The scientific and technical achievements of the PYTHIA project are summarized to the following:

a) A new label-free detection principle that of Broad-Band Mach-Zehnder Interferometry (BB-MZI) was proposed and proved to resolve the issues of standard Single Wavelength MZI, namely the signal fading and phase ambiguity.

b) The monolithic integration of BB-MZI optoelectronic transducer with all optical components into a single chip abolished the need for external optical components (light source, photodetector) that render all optical biosensors from being portable.

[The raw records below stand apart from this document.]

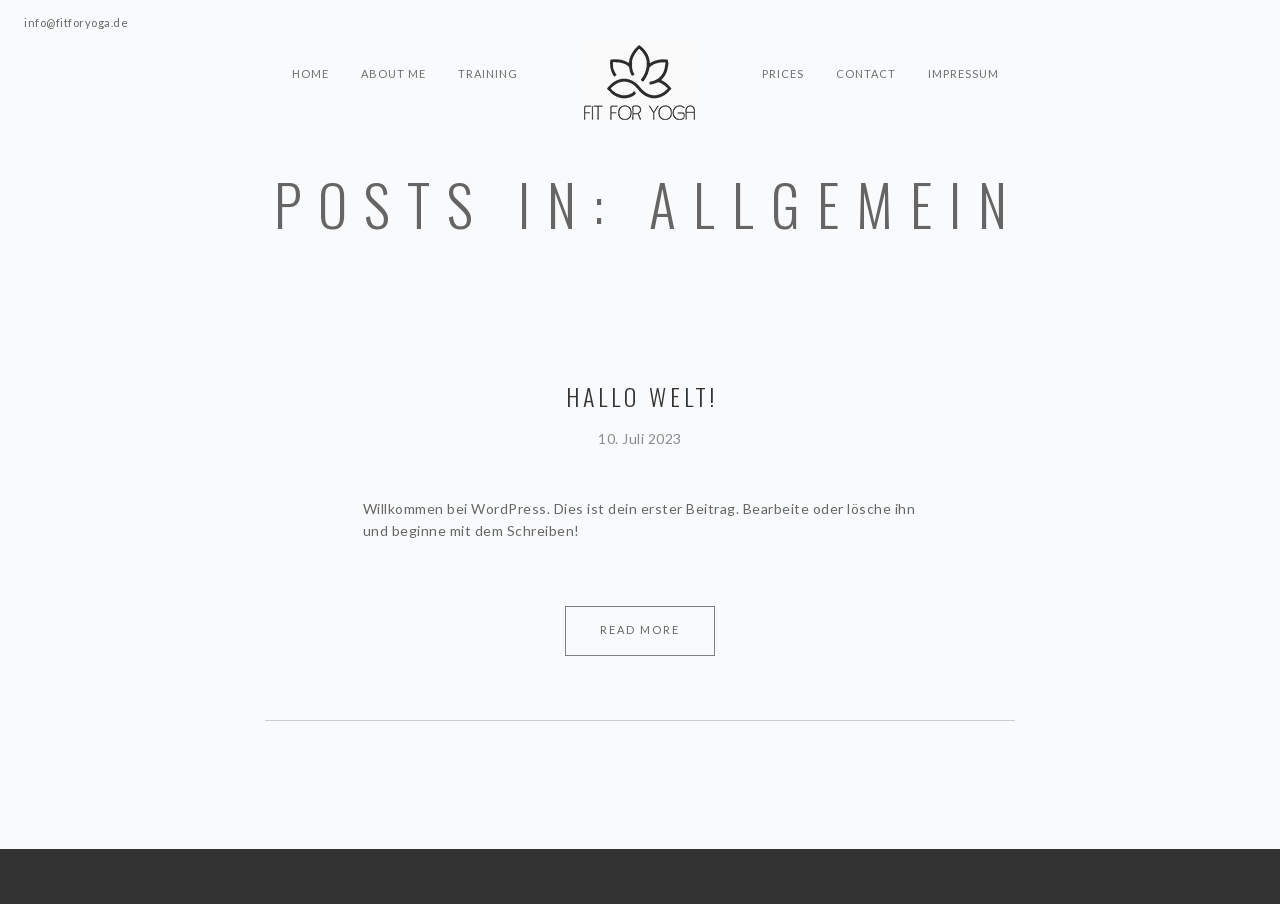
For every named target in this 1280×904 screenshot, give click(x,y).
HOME (310, 73)
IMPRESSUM (963, 73)
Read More (640, 629)
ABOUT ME (393, 73)
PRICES (783, 73)
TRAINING (488, 73)
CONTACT (866, 73)
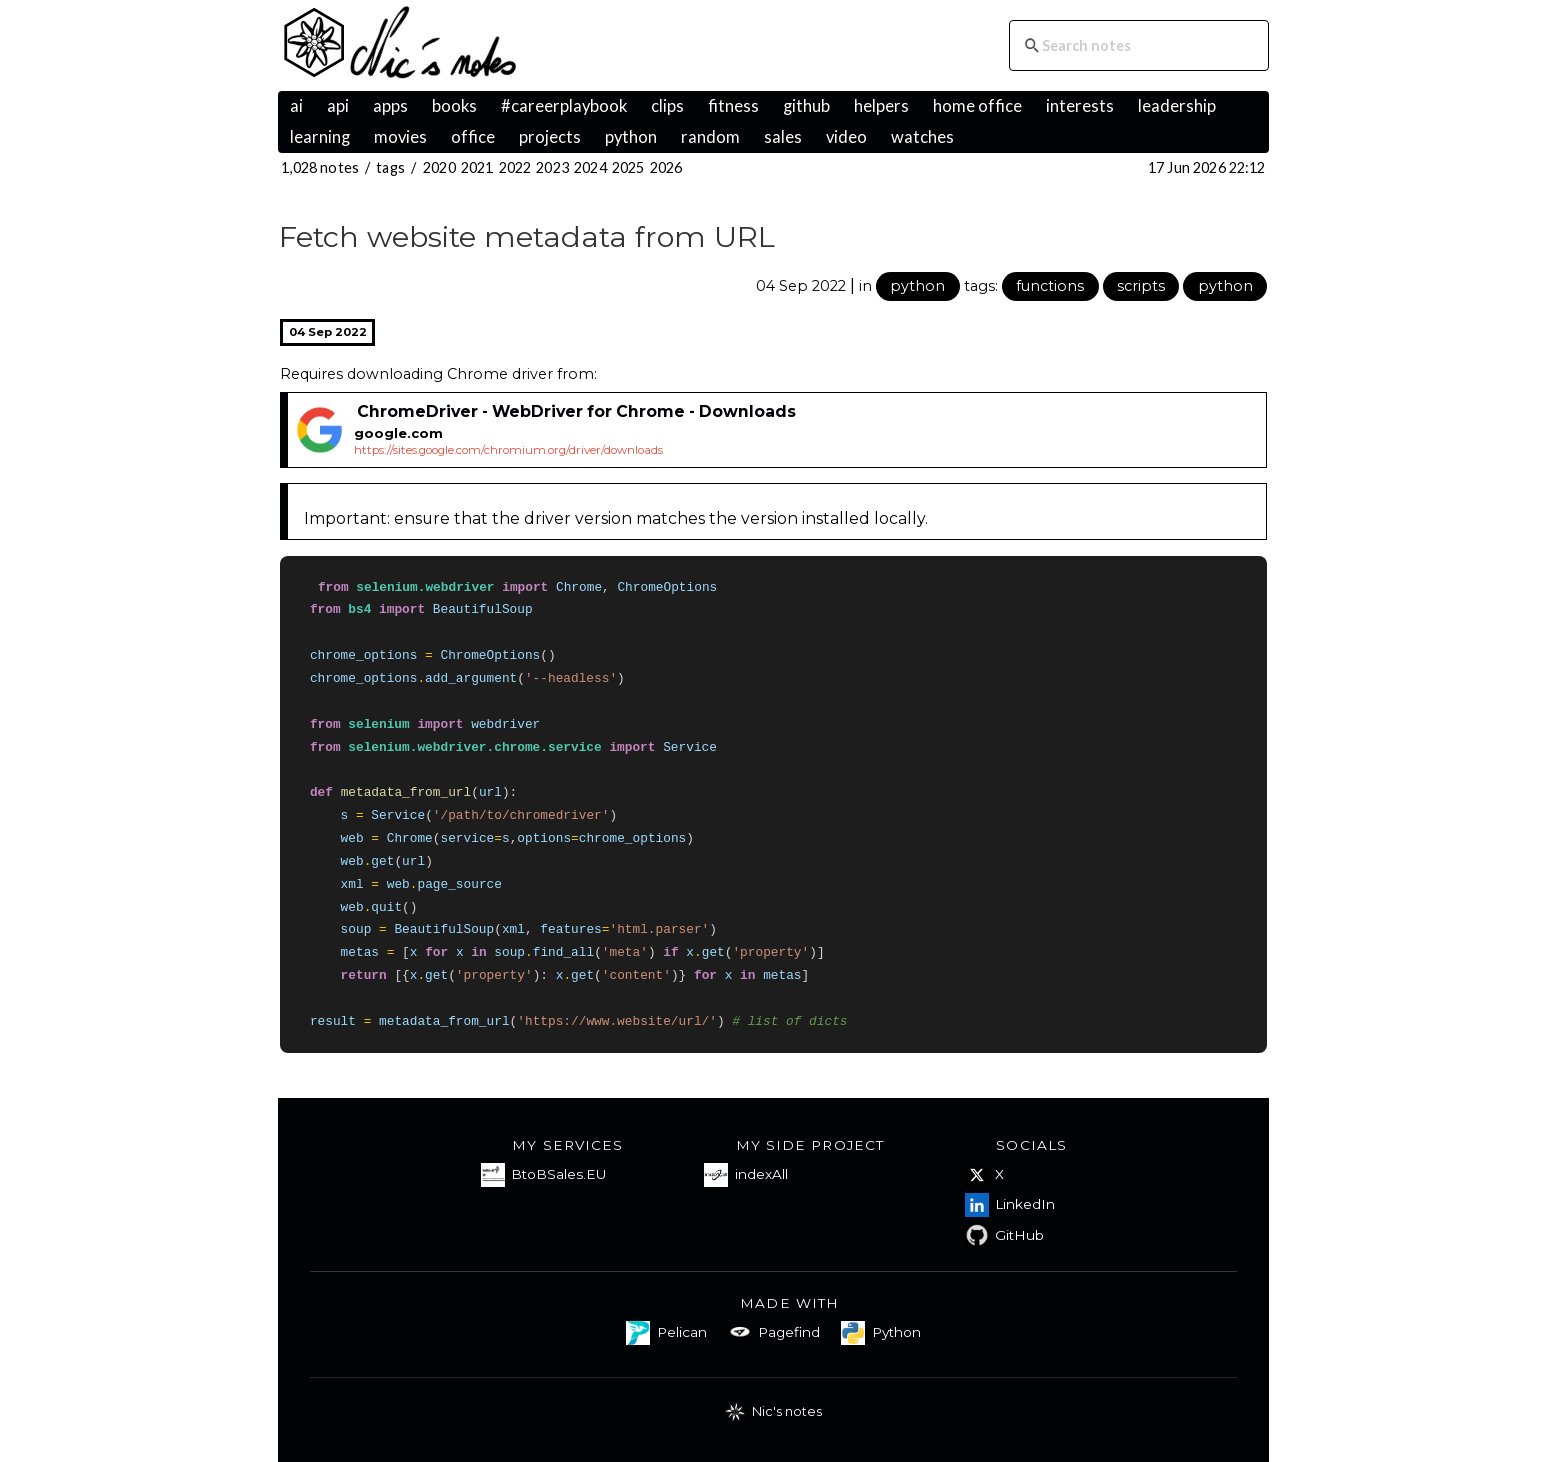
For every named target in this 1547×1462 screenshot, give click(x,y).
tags (390, 167)
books (454, 106)
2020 (439, 167)
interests (1080, 106)
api (338, 106)
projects (550, 137)
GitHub (1004, 1235)
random (710, 137)
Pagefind (774, 1333)
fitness (733, 106)
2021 (477, 167)
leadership (1177, 106)
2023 (552, 167)
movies (400, 137)
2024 (590, 167)
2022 (515, 167)
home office (977, 106)
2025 (628, 167)
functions (1050, 286)
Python (880, 1333)
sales (783, 137)
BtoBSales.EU (543, 1175)
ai (296, 106)
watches (922, 137)
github (806, 106)
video (846, 137)
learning (320, 137)
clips (667, 106)
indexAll (745, 1175)
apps (390, 106)
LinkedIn (1010, 1205)
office (473, 137)
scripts (1141, 286)
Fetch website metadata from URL (527, 236)
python (631, 137)
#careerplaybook (564, 106)
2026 (666, 167)
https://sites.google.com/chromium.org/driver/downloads (508, 450)
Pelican (666, 1333)
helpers (881, 106)
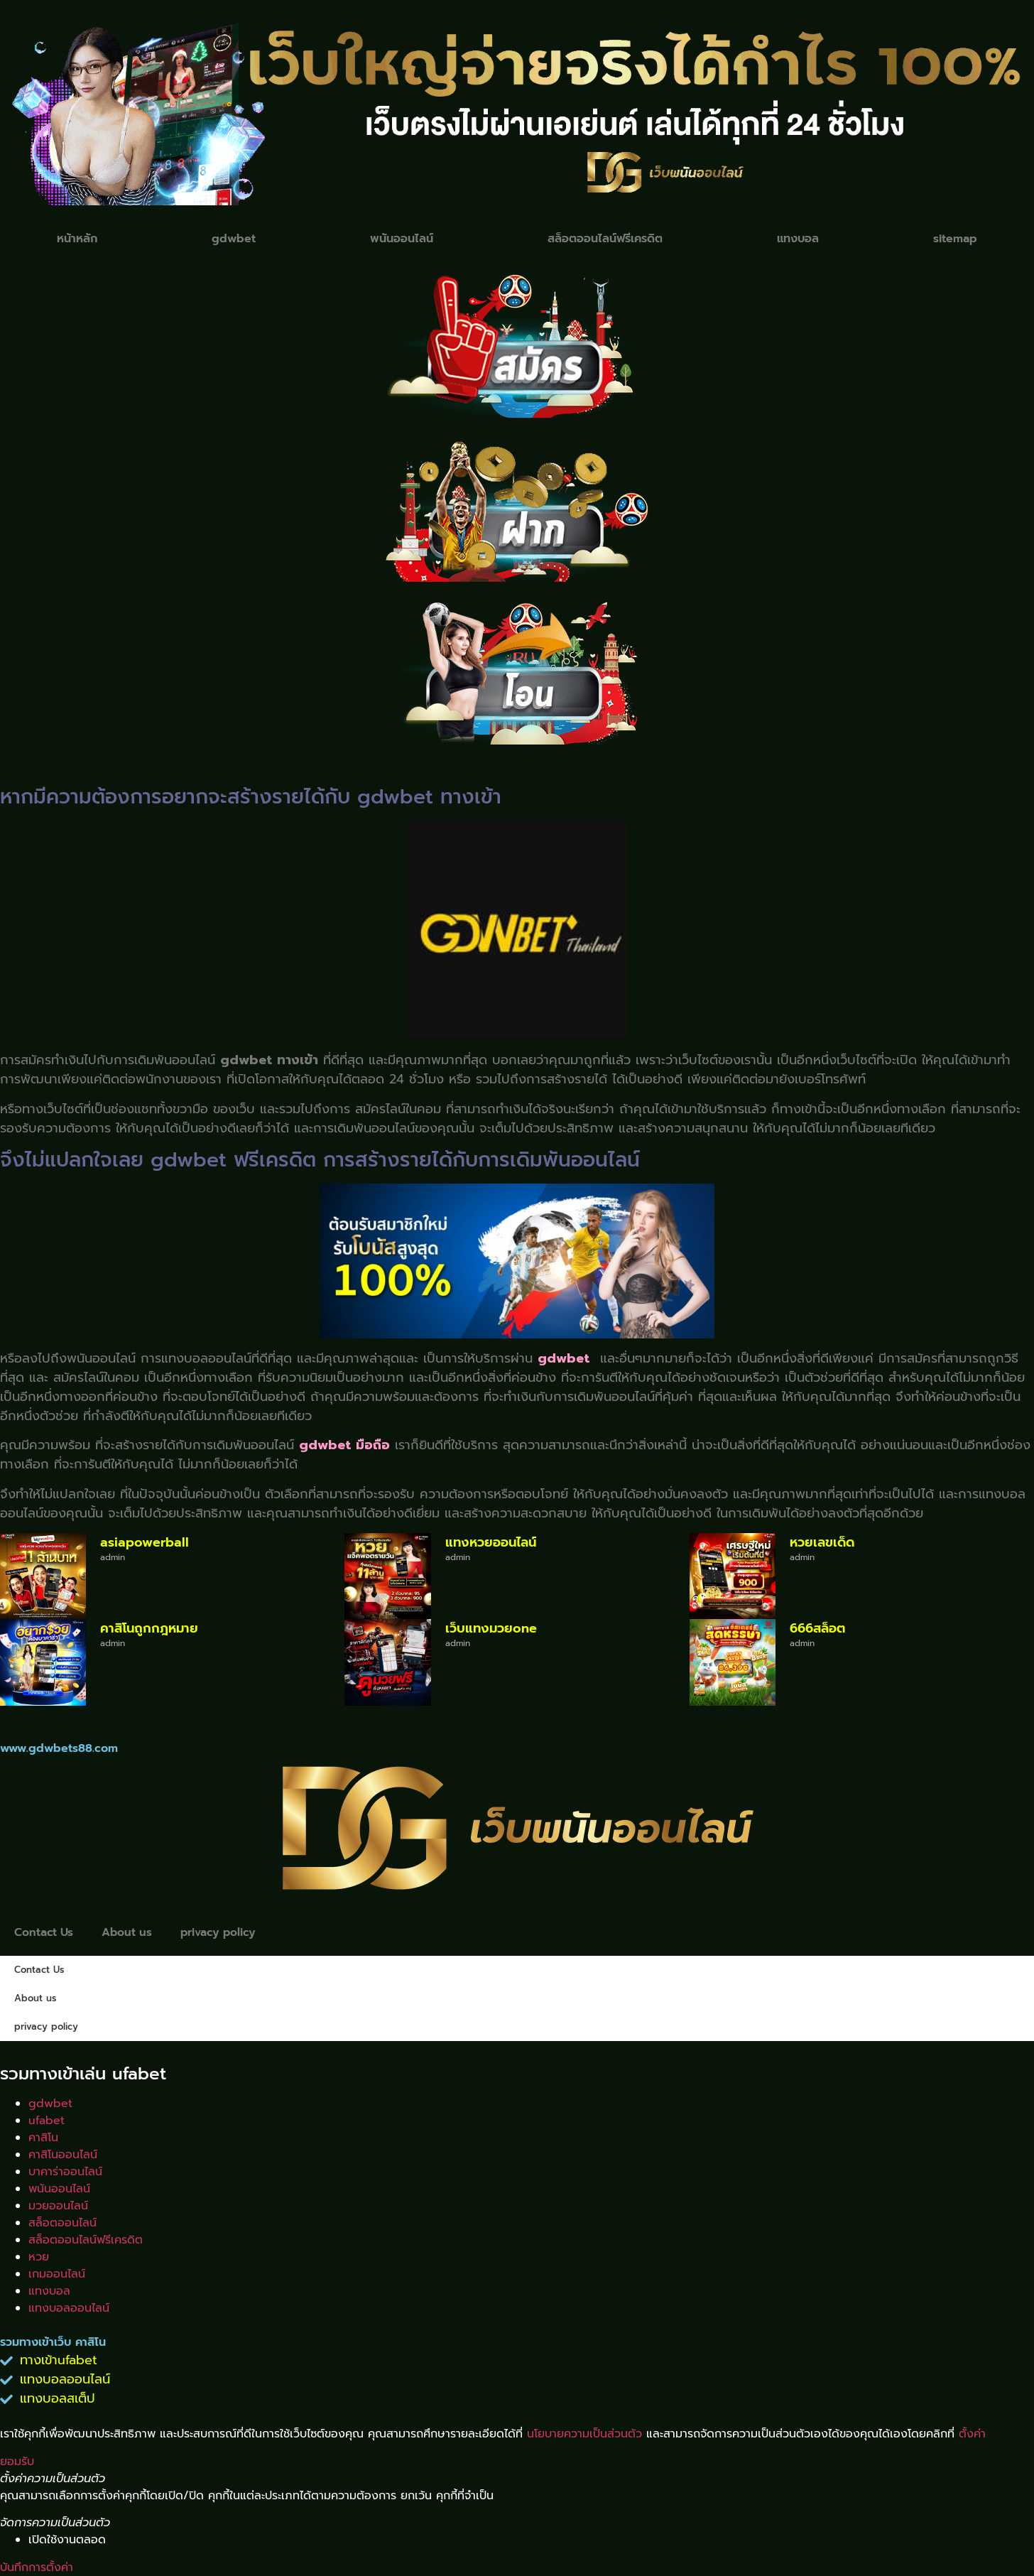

c) A chip with surface area less than 40 mm2 accommodated ten BB-MZIs along with their respective light sources enabling the multiplexed determination of up to 10 analytes after appropriate biofunctionalization of each BB-MZI in a single chip.

d) A wafer-level scale process for the chip microfluidics encapsulation was developed that can further enhance its implementation to cost-efficient mass production.

e) The PYTHIA transducer’s sensing performance was evaluated with standard refractive index solutions and proven to be as highly-sensitive as other label-free optical sensing techniques.

f) The simultaneous detection of two prostate cancer markers, namely total- and free-PSA, in human serum with sensitivity comparable to that obtained with enzymes immunoassays in microtitration plates was achieved using PYTHIA chips modified with appropriate analyte-specific antibodies.

g) Detection of panels of mutations related with diagnosis/prognosis of Multiple Endocrine Neoplasia type 2 (MEN2) or Retinitis Pigmentosa with PYTHIA chips modified with oligonucleotides was demonstrated and a good discrimination between wild-type individuals and heterozygotes was achieved.